English    Türkçe    فارسی   

6
353-362

  • Onlar, savaş ateşini yaktılar mı Allah, onların ateşini tamamiyle söndürür.
  • کلما هم اوقدوا نار الوغی  ** اطفاء الله نارهم حتی انطفا 
  • İnsan azmeder der ki: Gönül, orada durma. Fakat yine unutur, çünkü azim ehli değildir ki.
  • عزم کرده که دلا آنجا مه‌ایست  ** گشته ناسی زانک اهل عزم نیست 
  • Doğruluk tohumunu ekmemiş olduğundan Allah, ona o unutkanlığı verir. 355
  • چون نبودش تخم صدقی کاشته  ** حق برو نسیان آن بگماشته 
  • Gönül çakmağını çakmak ister ama Allah, o kıvılcımı söndürüverir.
  • گرچه بر آتش‌زنه‌ی دل می‌زند  ** آن ستاره‌ش را کف حق می‌کشد 
  • Bunu anlatan bir hikâye
  • قصه‌ای هم در تقریر این 
  • Bir adam, geceleyin bir ayak pıtırtısı işitti.

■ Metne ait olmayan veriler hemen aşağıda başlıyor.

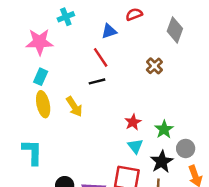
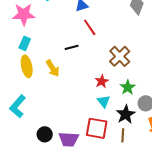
red line: (101, 57) -> (90, 27), moved
brown cross: (154, 66) -> (120, 56), moved, size x1.5
cyan L-shape: (32, 152) -> (18, 106), turned -140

Mumu yakmak için çakmağı kavradı.
  • شرفه‌ای بشنید در شب معتمد  ** برگرفت آتش‌زنه که آتش زند 
  • Hırsız gelip adamın önüne oturdu, kav ateş aldıkça söndürmeye başladı.
  • دزد آمد آن زمان پیشش نشست  ** چون گرفت آن سوخته می‌کرد پست 
  • Kav ateş almasın diye boyuna kavı, yandıkça parmağı ile söndürüyordu.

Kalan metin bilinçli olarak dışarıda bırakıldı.